Work done is given by:
\[W={{Q}_{H}}-{{Q}_{C}}\]

Complete step by step answer:
We have been given a Carnot engine whose efficiency is \[\eta =\dfrac{1}{10}\] as a heat engine which is used as a refrigerator. Thus, the efficiency of the Carnot cycle is given by
\[\eta =\dfrac{W}{{{Q}_{H}}}\]
where W is the work done and \[{{Q}_{H}}\] is the amount of heat added to the system.
Then,
\[\Rightarrow {{Q}_{H}}=\dfrac{W}{\eta }\]
We have been given the work done (W) as 10 J and \[\eta =\dfrac{1}{10}.\]
\[\Rightarrow {{Q}_{H}}=\dfrac{10}{\dfrac{1}{10}}=100J\]
Let \[{{Q}_{C}}\] be the amount of heat absorbed and \[{{Q}_{C}}\] be the amount of heat added to the system, then the work done is given by
\[W={{Q}_{H}}-{{Q}_{C}}\]
\[\Rightarrow {{Q}_{C}}={{Q}_{H}}-W\]
\[\Rightarrow {{Q}_{C}}=100-10\]
\[\Rightarrow {{Q}_{C}}=90J\]
Hence, the amount of energy absorbed from the reservoir at the lower temperature is 90 J.
Therefore, option (a) is the right answer.

Additional Information:
In 1824, Carnot first introduced the theory of thermodynamics, a simple engine process which is known as the Carnot cycle. The heat engines are used to convert heat into mechanical work, Carnot also conceived a theoretical engine which is free from all the defects of the practical engine. Its efficiency is maximum and it is also an ideal heat engine consisting of source, sink, insulated stand and working substance.
Carnot’s ideal engine works in a reversible cycle, i.e. the working substance is brought back to its initial state at the end of each cycle.

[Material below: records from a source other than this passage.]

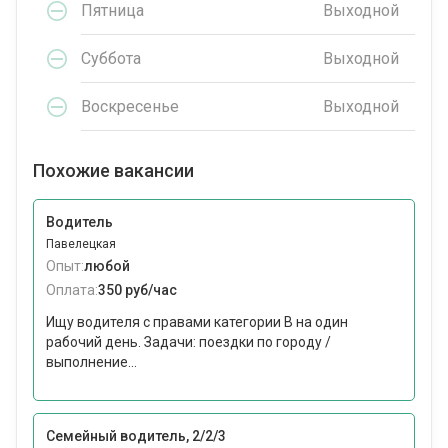
Пятница
Выходной
Суббота
Выходной
Воскресенье
Выходной
Похожие вакансии
Водитель
Павелецкая
Опыт:
любой
Оплата:
350 руб/час
Ищу водителя с правами категории B на один
рабочий день. Задачи: поездки по городу /
выполнение...
Семейный водитель, 2/2/3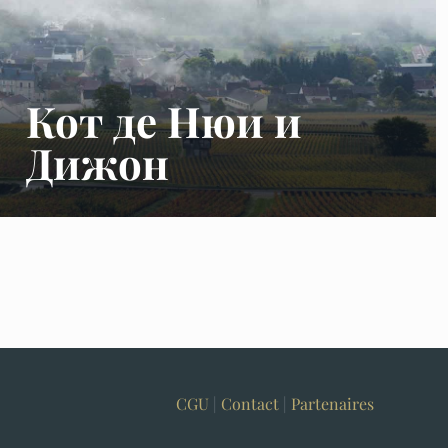
Кот де Нюи и
Дижон
CGU
|
Contact
|
Partenaires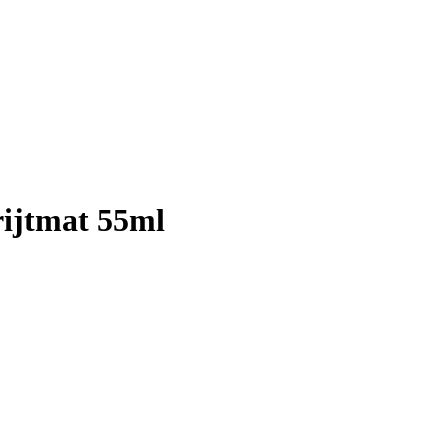
rijtmat 55ml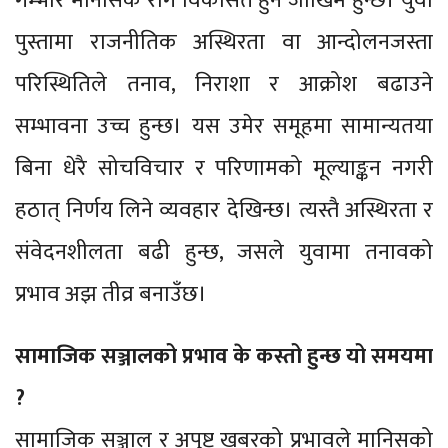
गम्भीर मानसिक रोग विकसित हुने जोखिम हुन्छ। युवा
पुस्तामा राजनीतिक अस्थिरता वा आन्दोलनजस्ता
परिस्थितिले तनाव, निराशा र आक्रोश बढाउने
सम्भावना उच्च हुन्छ। यस उमेर समूहमा सामान्यतया
बिना धेरै सोचविचार र परिणामको मूल्याङ्कन नगरी
हठात् निर्णय लिने व्यवहार देखिन्छ। त्यस्तै अस्थिरता र
संवेदनशीलता बढी हुन्छ, जसले युवामा तनावको
प्रभाव अझ तीव्र बनाउँछ।
सामाजिक सञ्जालको प्रभाव के कस्तो हुन्छ यो समयमा
?
सामाजिक सञ्जाल र अपुष्ट खबरको प्रभावले मानिसको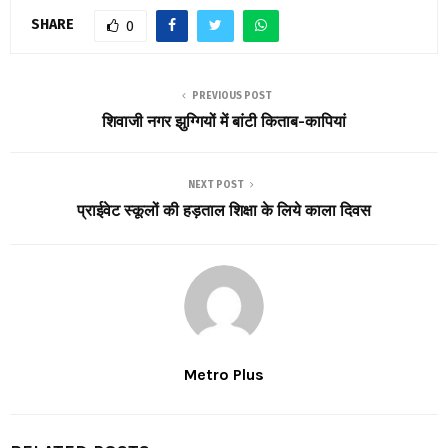
SHARE
0
PREVIOUS POST
शिवाजी नगर झुग्गियों में बांटी किताब-कापियां
NEXT POST
प्राईवेट स्कूलों की हड़ताल शिक्षा के लिये काला दिवस
Metro Plus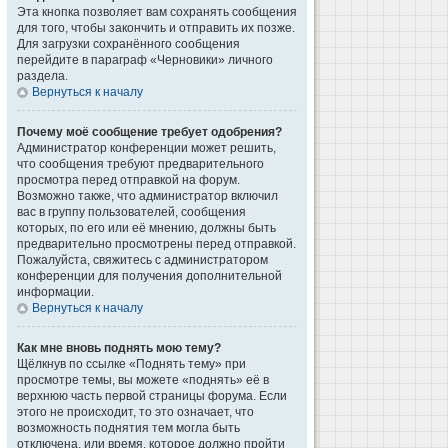
Эта кнопка позволяет вам сохранять сообщения
для того, чтобы закончить и отправить их позже.
Для загрузки сохранённого сообщения
перейдите в параграф «Черновики» личного
раздела.
Вернуться к началу
Почему моё сообщение требует одобрения?
Администратор конференции может решить,
что сообщения требуют предварительного
просмотра перед отправкой на форум.
Возможно также, что администратор включил
вас в группу пользователей, сообщения
которых, по его или её мнению, должны быть
предварительно просмотрены перед отправкой.
Пожалуйста, свяжитесь с администратором
конференции для получения дополнительной
информации.
Вернуться к началу
Как мне вновь поднять мою тему?
Щёлкнув по ссылке «Поднять тему» при
просмотре темы, вы можете «поднять» её в
верхнюю часть первой страницы форума. Если
этого не происходит, то это означает, что
возможность поднятия тем могла быть
отключена, или время, которое должно пройти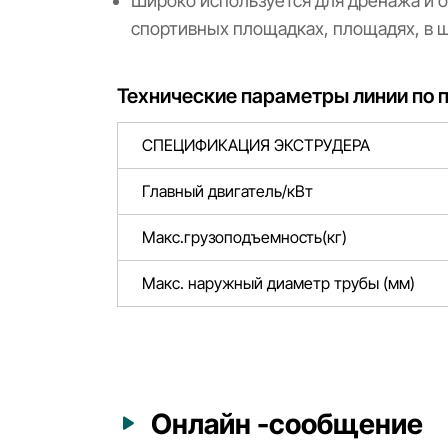
Широко используется для дренажа и о
спортивных площадках, площадях, в ша
Технические параметры линии по 
СПЕЦИФИКАЦИЯ ЭКСТРУДЕРА
Главный двигатель/кВт
Макс.грузоподъемность(кг)
Макс. наружный диаметр трубы (мм)
Онлайн -сообщение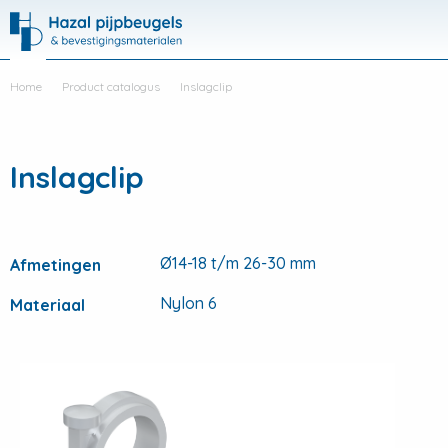
Hazal
Productli
Visit
Me
search
Home
Product catalogus
Inslagclip
Inslagclip
Ø14-18 t/m 26-30 mm
Afmetingen
Nylon 6
Materiaal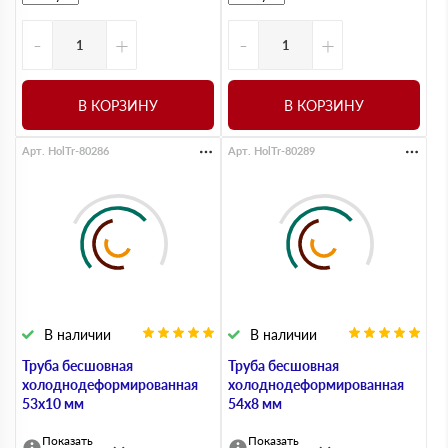
-
+
-
+
В КОРЗИНУ
В КОРЗИНУ
Арт. HolTr-80286
Арт. HolTr-80289
В наличии
В наличии
Труба бесшовная
Труба бесшовная
холоднодеформированная
холоднодеформированная
53х10 мм
54х8 мм
Показать
Показать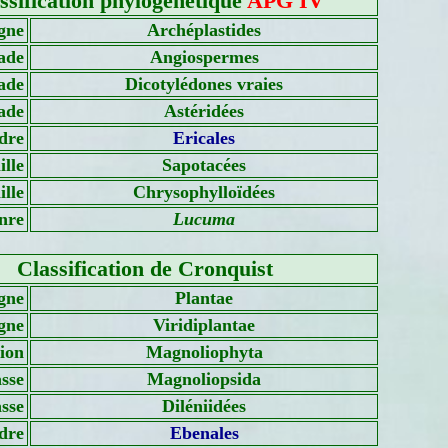
ssification phylogénétique
APG IV
gne
Archéplastides
ade
Angiospermes
ade
Dicotylédones vraies
ade
Astéridées
dre
Ericales
lle
Sapotacées
lle
Chrysophylloïdées
nre
Lucuma
Classification de Cronquist
gne
Plantae
gne
Viridiplantae
sion
Magnoliophyta
sse
Magnoliopsida
asse
Diléniidées
dre
Ebenales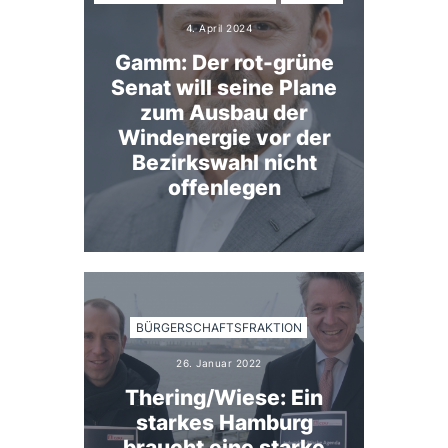
4. April 2024
Gamm: Der rot-grüne
Senat will seine Plane
zum Ausbau der
Windenergie vor der
Bezirkswahl nicht
offenlegen
BÜRGERSCHAFTSFRAKTION
26. Januar 2022
Thering/Wiese: Ein
starkes Hamburg
braucht eine starke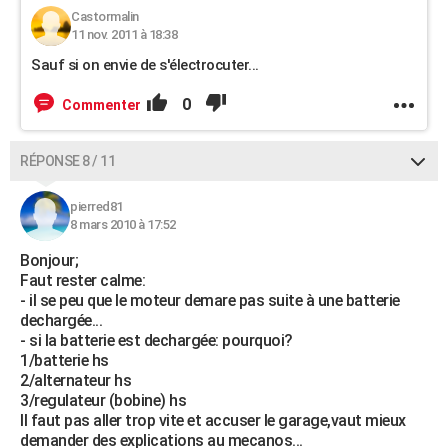
Castormalin
11 nov. 2011 à 18:38
Sauf si on envie de s'électrocuter...
0
Commenter
RÉPONSE 8 / 11
pierred81
8 mars 2010 à 17:52
Bonjour;
Faut rester calme:
- il se peu que le moteur demare pas suite à une batterie
dechargée...
- si la batterie est dechargée: pourquoi?
1/batterie hs
2/alternateur hs
3/regulateur (bobine) hs
Il faut pas aller trop vite et accuser le garage,vaut mieux
demander des explications au mecanos...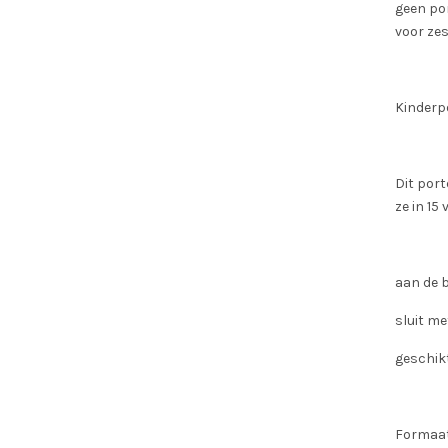
geen po
voor zes
Kinder
Dit port
ze in 15 
aan de 
sluit m
geschikt
Formaat: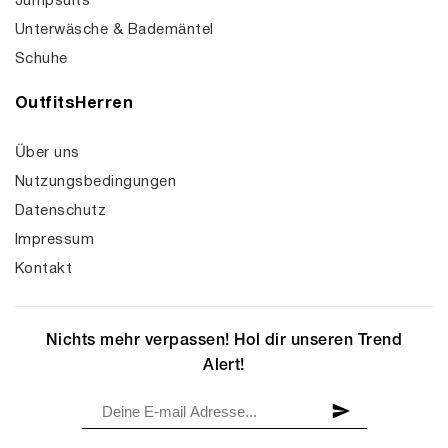
Jumpsuits
Unterwäsche & Bademäntel
Schuhe
OutfitsHerren
Über uns
Nutzungsbedingungen
Datenschutz
Impressum
Kontakt
Nichts mehr verpassen! Hol dir unseren Trend
Alert!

By using g as the working substance, Carnot’s cycle can be described.
The efficiency of the Carnot engine is given as,
\[\eta =\dfrac{\text{Amount of heat converted into work}}{\text{Amount of heat absorbed from the source}}\]

Note:
Carnot’s engine is a perfectly reversible engine. If this engine is operated in the reverse direction, then in this process, the amount of \[{{Q}_{2}}\] is absorbed (whereas in Carnot \[{{Q}_{1}}\] is absorbed and \[{{Q}_{2}}\] is rejected.) from the sink at the lower temperature \[{{T}_{2}}\] and an amount of heat rejected is \[{{Q}_{1}}\] to the source at a higher temperature \[{{T}_{1}}\] then the heat flows from a body at a lower temperature to a body at higher temperature by doing the external work on the working substance and it works as the refrigerator. The coefficient of performance of the refrigerator is defined as the reciprocal of the efficiency which is given as,
\[\beta =\dfrac{1}{\eta }=\dfrac{{{Q}_{2}}}{W}=\dfrac{{{Q}_{2}}}{{{Q}_{1}}+{{Q}_{2}}}=\dfrac{{{T}_{2}}}{{{T}_{1}}-{{T}_{2}}}\]